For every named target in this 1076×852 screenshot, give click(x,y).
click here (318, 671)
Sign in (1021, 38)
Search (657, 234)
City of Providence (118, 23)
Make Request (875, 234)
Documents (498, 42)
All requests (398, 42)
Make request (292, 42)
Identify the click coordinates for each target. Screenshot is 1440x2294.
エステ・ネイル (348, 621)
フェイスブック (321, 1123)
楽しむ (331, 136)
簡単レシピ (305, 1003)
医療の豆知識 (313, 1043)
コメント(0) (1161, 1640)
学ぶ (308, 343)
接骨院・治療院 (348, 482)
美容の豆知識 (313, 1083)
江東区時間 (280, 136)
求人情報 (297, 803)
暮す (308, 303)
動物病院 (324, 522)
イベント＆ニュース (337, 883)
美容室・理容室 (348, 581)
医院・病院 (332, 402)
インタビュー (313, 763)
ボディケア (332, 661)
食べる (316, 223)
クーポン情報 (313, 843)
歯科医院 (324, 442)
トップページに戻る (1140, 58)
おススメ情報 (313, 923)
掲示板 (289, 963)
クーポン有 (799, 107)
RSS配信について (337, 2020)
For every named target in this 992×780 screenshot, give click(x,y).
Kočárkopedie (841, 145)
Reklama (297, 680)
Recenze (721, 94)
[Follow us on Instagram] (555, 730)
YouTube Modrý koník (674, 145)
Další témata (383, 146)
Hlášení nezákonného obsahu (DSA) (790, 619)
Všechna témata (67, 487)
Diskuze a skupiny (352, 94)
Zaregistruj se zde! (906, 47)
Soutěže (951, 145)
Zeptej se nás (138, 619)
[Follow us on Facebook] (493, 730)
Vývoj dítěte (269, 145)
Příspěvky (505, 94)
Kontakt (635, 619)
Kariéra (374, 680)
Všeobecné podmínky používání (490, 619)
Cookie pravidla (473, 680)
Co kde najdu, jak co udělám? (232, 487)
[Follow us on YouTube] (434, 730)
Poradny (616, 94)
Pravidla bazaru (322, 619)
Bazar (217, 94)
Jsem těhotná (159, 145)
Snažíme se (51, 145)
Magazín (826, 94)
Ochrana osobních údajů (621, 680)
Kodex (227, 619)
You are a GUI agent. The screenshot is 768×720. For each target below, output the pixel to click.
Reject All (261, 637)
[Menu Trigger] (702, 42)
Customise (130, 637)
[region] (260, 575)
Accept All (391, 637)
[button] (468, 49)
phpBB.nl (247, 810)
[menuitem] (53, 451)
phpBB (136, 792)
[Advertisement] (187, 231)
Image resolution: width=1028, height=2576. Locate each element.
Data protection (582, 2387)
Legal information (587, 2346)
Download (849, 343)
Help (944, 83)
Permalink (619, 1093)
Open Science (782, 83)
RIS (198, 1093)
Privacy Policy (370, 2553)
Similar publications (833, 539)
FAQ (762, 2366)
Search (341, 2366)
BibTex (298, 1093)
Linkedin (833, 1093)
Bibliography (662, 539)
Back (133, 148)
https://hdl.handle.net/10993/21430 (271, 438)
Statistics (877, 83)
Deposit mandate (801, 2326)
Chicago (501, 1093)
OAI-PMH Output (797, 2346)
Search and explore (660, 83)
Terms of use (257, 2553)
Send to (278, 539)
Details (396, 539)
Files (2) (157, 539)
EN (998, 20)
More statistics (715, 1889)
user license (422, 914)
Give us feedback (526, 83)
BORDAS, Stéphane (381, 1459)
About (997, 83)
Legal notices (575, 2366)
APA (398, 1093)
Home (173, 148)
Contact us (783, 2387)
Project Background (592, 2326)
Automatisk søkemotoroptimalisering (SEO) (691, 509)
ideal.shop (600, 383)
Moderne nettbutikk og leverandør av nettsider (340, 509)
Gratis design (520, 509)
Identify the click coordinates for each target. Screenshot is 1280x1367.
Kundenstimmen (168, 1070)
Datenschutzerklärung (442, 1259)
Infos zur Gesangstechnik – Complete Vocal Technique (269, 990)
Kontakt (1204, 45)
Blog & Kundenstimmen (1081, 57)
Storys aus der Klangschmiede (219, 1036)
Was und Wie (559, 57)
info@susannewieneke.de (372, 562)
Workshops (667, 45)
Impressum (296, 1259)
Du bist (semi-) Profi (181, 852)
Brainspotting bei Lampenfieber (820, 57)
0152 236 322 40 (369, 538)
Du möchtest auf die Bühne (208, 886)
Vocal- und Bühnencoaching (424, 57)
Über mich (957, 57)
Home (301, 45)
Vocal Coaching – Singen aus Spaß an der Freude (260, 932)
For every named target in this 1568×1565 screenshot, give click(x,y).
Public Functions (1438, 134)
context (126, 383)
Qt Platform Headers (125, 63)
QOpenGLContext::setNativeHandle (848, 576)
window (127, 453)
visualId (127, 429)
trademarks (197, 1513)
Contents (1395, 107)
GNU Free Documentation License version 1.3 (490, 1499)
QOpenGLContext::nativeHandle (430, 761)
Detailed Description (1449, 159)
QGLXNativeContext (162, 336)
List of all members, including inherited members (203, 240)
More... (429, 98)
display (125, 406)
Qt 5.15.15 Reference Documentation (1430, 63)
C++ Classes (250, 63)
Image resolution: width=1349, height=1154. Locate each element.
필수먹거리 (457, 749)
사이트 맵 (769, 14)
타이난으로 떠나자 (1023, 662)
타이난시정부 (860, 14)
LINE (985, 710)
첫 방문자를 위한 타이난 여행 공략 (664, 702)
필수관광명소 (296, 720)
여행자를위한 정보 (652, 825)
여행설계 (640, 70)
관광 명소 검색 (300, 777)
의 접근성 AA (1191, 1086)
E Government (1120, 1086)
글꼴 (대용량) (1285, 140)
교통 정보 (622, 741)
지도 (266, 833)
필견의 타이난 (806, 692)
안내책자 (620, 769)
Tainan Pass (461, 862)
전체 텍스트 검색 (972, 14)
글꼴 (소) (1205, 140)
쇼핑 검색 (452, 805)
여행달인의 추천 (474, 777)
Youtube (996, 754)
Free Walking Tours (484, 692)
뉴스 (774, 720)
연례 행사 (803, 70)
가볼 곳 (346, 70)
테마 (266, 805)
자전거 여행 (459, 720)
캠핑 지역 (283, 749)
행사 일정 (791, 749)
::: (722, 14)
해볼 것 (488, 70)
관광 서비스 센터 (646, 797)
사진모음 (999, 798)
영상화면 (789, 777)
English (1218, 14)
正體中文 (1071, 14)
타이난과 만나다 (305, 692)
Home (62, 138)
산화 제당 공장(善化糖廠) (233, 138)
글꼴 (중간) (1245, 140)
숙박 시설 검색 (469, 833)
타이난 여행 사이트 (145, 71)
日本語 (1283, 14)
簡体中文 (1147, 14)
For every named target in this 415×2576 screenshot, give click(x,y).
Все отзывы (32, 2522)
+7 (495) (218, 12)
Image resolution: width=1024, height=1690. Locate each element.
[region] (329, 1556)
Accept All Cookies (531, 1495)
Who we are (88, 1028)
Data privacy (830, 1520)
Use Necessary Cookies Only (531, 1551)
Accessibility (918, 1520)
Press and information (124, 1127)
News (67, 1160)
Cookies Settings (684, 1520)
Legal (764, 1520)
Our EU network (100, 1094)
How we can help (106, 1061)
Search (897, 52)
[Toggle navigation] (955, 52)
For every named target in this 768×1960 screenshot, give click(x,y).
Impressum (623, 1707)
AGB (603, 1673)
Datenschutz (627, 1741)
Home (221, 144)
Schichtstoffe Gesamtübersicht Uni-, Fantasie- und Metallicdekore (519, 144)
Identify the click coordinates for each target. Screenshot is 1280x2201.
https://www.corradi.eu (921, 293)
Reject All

■ Work task: Repeat every line of the records, exactly as given.

■ Result of the task:
For every named target in this 1076×852 screenshot, give click(x,y).
click here (318, 671)
Sign in (1021, 38)
Search (657, 234)
City of Providence (118, 23)
Make Request (875, 234)
Documents (498, 42)
All requests (398, 42)
Make request (292, 42)
Identify the click coordinates for each target. Screenshot is 1440x2294.
エステ・ネイル (348, 621)
フェイスブック (321, 1123)
楽しむ (331, 136)
簡単レシピ (305, 1003)
医療の豆知識 (313, 1043)
コメント(0) (1161, 1640)
学ぶ (308, 343)
接骨院・治療院 (348, 482)
美容の豆知識 (313, 1083)
江東区時間 (280, 136)
求人情報 (297, 803)
暮す (308, 303)
動物病院 (324, 522)
イベント＆ニュース (337, 883)
美容室・理容室 (348, 581)
医院・病院 (332, 402)
インタビュー (313, 763)
ボディケア (332, 661)
食べる (316, 223)
クーポン情報 (313, 843)
歯科医院 (324, 442)
トップページに戻る (1140, 58)
おススメ情報 (313, 923)
掲示板 (289, 963)
クーポン有 (799, 107)
RSS配信について (337, 2020)
For every named target in this 992×780 screenshot, give click(x,y).
Kočárkopedie (841, 145)
Reklama (297, 680)
Recenze (721, 94)
[Follow us on Instagram] (555, 730)
YouTube Modrý koník (674, 145)
Další témata (383, 146)
Hlášení nezákonného obsahu (DSA) (790, 619)
Všechna témata (67, 487)
Diskuze a skupiny (352, 94)
Zaregistruj se zde! (906, 47)
Soutěže (951, 145)
Zeptej se nás (138, 619)
[Follow us on Facebook] (493, 730)
Vývoj dítěte (269, 145)
Příspěvky (505, 94)
Kontakt (635, 619)
Kariéra (374, 680)
Všeobecné podmínky používání (490, 619)
Cookie pravidla (473, 680)
Co kde najdu, jak co udělám? (232, 487)
[Follow us on YouTube] (434, 730)
Poradny (616, 94)
Pravidla bazaru (322, 619)
Bazar (217, 94)
Jsem těhotná (159, 145)
Snažíme se (51, 145)
Magazín (826, 94)
Ochrana osobních údajů (621, 680)
Kodex (227, 619)
You are a GUI agent. The screenshot is 768×720. For each target below, output the pixel to click.
Reject All (261, 637)
[Menu Trigger] (702, 42)
Customise (130, 637)
[region] (260, 575)
Accept All (391, 637)
[button] (468, 49)
phpBB.nl (247, 810)
[menuitem] (53, 451)
phpBB (136, 792)
[Advertisement] (187, 231)
Image resolution: width=1028, height=2576. Locate each element.
Data protection (582, 2387)
Legal information (587, 2346)
Download (849, 343)
Help (944, 83)
Permalink (619, 1093)
Open Science (782, 83)
RIS (198, 1093)
Privacy Policy (370, 2553)
Similar publications (833, 539)
FAQ (762, 2366)
Search (341, 2366)
BibTex (298, 1093)
Linkedin (833, 1093)
Bibliography (662, 539)
Back (133, 148)
https://hdl.handle.net/10993/21430 (271, 438)
Statistics (877, 83)
Deposit mandate (801, 2326)
Chicago (501, 1093)
OAI-PMH Output (797, 2346)
Search and explore (660, 83)
Terms of use (257, 2553)
Send to (278, 539)
Details (396, 539)
Files (2) (157, 539)
EN (998, 20)
More statistics (715, 1889)
user license (422, 914)
Give us feedback (526, 83)
BORDAS, Stéphane (381, 1459)
About (997, 83)
Legal notices (575, 2366)
APA (398, 1093)
Home (173, 148)
Contact us (783, 2387)
Project Background (592, 2326)
Automatisk søkemotoroptimalisering (SEO) (691, 509)
ideal.shop (600, 383)
Moderne nettbutikk og leverandør av nettsider (340, 509)
Gratis design (520, 509)
Identify the click coordinates for each target. Screenshot is 1280x1367.
Kundenstimmen (168, 1070)
Datenschutzerklärung (442, 1259)
Infos zur Gesangstechnik – Complete Vocal Technique (269, 990)
Kontakt (1204, 45)
Blog & Kundenstimmen (1081, 57)
Storys aus der Klangschmiede (219, 1036)
Was und Wie (559, 57)
info@susannewieneke.de (372, 562)
Workshops (667, 45)
Impressum (296, 1259)
Du bist (semi-) Profi (181, 852)
Brainspotting bei Lampenfieber (820, 57)
0152 236 322 40 (369, 538)
Du möchtest auf die Bühne (208, 886)
Vocal- und Bühnencoaching (424, 57)
Über mich (957, 57)
Home (301, 45)
Vocal Coaching – Singen aus Spaß an der Freude (260, 932)
For every named target in this 1568×1565 screenshot, give click(x,y).
Public Functions (1438, 134)
context (126, 383)
Qt Platform Headers (125, 63)
QOpenGLContext::setNativeHandle (848, 576)
window (127, 453)
visualId (127, 429)
trademarks (197, 1513)
Contents (1395, 107)
GNU Free Documentation License version 1.3 (490, 1499)
QOpenGLContext::nativeHandle (430, 761)
Detailed Description (1449, 159)
QGLXNativeContext (162, 336)
List of all members, including inherited members (203, 240)
More... (429, 98)
display (125, 406)
Qt 5.15.15 Reference Documentation (1430, 63)
C++ Classes (250, 63)
Image resolution: width=1349, height=1154. Locate each element.
필수먹거리 (457, 749)
사이트 맵 (769, 14)
타이난으로 떠나자 (1023, 662)
타이난시정부 (860, 14)
LINE (985, 710)
첫 방문자를 위한 타이난 여행 공략 (664, 702)
필수관광명소 (296, 720)
여행자를위한 정보 (652, 825)
여행설계 (640, 70)
관광 명소 검색 (300, 777)
의 접근성 AA (1191, 1086)
E Government (1120, 1086)
글꼴 (대용량) (1285, 140)
교통 정보 (622, 741)
지도 (266, 833)
필견의 타이난 (806, 692)
안내책자 (620, 769)
Tainan Pass (461, 862)
전체 텍스트 검색 (972, 14)
글꼴 (소) (1205, 140)
쇼핑 검색 (452, 805)
여행달인의 추천 (474, 777)
Youtube (996, 754)
Free Walking Tours (484, 692)
뉴스 (774, 720)
연례 행사 (803, 70)
가볼 곳 (346, 70)
테마 (266, 805)
자전거 여행 (459, 720)
캠핑 지역 (283, 749)
행사 일정 (791, 749)
::: (722, 14)
해볼 것 (488, 70)
관광 서비스 센터 (646, 797)
사진모음 (999, 798)
영상화면 (789, 777)
English (1218, 14)
正體中文 (1071, 14)
타이난과 만나다 (305, 692)
Home (62, 138)
산화 제당 공장(善化糖廠) (233, 138)
글꼴 (중간) (1245, 140)
숙박 시설 검색 (469, 833)
타이난 여행 사이트 (145, 71)
日本語 (1283, 14)
簡体中文 (1147, 14)
For every named target in this 415×2576 screenshot, give click(x,y).
Все отзывы (32, 2522)
+7 (495) (218, 12)
Image resolution: width=1024, height=1690. Locate each element.
[region] (329, 1556)
Accept All Cookies (531, 1495)
Who we are (88, 1028)
Data privacy (830, 1520)
Use Necessary Cookies Only (531, 1551)
Accessibility (918, 1520)
Press and information (124, 1127)
News (67, 1160)
Cookies Settings (684, 1520)
Legal (764, 1520)
Our EU network (100, 1094)
How we can help (106, 1061)
Search (897, 52)
[Toggle navigation] (955, 52)
For every named target in this 768×1960 screenshot, give click(x,y).
Impressum (623, 1707)
AGB (603, 1673)
Datenschutz (627, 1741)
Home (221, 144)
Schichtstoffe Gesamtübersicht Uni-, Fantasie- und Metallicdekore (519, 144)
Identify the click coordinates for each target. Screenshot is 1280x2201.
https://www.corradi.eu (921, 293)
Reject All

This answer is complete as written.